### [Assignment]
In the records below, some lines hold the word "option". Copy each of those lines.

### [Task inputs]
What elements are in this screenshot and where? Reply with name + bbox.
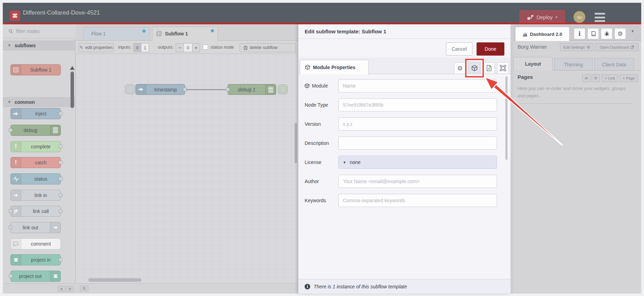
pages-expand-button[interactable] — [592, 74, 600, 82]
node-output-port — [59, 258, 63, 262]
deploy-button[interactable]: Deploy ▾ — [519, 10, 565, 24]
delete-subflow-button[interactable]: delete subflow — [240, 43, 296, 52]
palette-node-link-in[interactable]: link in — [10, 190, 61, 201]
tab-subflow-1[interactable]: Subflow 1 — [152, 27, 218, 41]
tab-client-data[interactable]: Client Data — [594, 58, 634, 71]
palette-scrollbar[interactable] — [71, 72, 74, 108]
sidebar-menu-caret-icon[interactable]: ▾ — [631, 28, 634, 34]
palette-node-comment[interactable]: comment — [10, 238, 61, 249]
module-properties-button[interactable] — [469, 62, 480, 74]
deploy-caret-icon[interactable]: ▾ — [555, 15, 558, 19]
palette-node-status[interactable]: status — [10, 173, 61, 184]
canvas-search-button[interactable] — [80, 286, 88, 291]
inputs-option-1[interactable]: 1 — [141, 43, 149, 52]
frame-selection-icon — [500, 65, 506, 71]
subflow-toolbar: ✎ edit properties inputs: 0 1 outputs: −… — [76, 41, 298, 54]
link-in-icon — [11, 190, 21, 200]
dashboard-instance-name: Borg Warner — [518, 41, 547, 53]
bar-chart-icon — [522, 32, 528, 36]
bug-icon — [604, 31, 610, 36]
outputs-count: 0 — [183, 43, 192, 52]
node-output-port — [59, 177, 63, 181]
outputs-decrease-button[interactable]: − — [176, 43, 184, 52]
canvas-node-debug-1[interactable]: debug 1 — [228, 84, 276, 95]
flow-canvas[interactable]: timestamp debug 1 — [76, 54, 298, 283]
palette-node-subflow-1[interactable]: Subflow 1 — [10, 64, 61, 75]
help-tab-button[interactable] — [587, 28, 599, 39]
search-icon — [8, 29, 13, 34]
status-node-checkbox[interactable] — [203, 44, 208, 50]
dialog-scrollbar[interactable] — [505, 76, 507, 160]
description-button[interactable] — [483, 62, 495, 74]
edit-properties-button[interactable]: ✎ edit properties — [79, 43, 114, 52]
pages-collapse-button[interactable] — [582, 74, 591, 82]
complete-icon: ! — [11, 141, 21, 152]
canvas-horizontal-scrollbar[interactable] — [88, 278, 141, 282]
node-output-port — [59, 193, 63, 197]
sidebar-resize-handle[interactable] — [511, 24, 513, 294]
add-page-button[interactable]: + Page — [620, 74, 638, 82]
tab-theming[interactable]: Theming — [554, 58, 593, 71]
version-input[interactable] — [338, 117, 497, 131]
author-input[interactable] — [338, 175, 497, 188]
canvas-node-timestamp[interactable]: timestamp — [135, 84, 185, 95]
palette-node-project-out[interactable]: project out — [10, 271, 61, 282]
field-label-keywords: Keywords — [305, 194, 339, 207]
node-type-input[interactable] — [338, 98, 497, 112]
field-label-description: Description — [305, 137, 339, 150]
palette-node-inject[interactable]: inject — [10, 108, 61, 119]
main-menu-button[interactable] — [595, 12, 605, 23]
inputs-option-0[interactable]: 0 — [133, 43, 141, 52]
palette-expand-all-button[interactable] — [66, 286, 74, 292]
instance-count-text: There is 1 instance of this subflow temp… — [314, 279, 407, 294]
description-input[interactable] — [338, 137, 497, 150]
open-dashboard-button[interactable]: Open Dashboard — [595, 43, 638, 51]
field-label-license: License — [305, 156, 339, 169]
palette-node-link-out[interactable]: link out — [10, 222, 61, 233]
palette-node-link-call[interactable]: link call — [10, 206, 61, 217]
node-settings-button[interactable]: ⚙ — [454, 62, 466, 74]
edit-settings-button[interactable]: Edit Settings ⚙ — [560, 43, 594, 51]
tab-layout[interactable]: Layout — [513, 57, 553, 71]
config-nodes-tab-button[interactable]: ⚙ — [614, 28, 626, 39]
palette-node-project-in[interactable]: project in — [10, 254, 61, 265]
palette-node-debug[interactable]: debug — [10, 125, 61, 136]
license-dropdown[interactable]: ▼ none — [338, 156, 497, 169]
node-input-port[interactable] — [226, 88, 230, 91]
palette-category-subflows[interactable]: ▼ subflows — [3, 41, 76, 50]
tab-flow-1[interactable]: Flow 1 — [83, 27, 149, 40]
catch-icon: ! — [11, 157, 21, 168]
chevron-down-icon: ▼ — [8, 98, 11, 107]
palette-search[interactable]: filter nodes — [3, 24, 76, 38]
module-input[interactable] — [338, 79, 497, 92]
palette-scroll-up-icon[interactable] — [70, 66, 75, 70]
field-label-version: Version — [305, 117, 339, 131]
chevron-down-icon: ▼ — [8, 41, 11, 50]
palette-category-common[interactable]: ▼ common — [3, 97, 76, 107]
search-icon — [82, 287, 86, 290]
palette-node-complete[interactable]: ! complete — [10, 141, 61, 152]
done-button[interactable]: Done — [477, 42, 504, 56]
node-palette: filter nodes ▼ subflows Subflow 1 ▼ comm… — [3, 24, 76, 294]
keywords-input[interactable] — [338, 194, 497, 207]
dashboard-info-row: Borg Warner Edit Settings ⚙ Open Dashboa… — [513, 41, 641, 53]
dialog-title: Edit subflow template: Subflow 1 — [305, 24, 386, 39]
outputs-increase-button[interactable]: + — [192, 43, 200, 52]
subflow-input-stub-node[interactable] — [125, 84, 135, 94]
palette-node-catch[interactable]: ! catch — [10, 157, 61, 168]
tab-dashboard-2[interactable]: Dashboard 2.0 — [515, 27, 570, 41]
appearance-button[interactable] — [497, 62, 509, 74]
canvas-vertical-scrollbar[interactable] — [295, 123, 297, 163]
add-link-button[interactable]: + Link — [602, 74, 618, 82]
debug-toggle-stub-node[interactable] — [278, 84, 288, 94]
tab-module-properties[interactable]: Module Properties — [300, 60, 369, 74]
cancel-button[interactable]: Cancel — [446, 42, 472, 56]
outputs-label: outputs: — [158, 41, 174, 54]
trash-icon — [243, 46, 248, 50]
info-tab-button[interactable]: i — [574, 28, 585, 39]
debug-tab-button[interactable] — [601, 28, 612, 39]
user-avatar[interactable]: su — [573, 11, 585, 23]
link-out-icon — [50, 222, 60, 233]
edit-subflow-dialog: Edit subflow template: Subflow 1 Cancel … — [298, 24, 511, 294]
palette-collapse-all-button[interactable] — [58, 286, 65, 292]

### [Your response]
inputs-option-1[interactable]: 1 — [141, 43, 149, 52]
inputs-option-0[interactable]: 0 — [133, 43, 141, 52]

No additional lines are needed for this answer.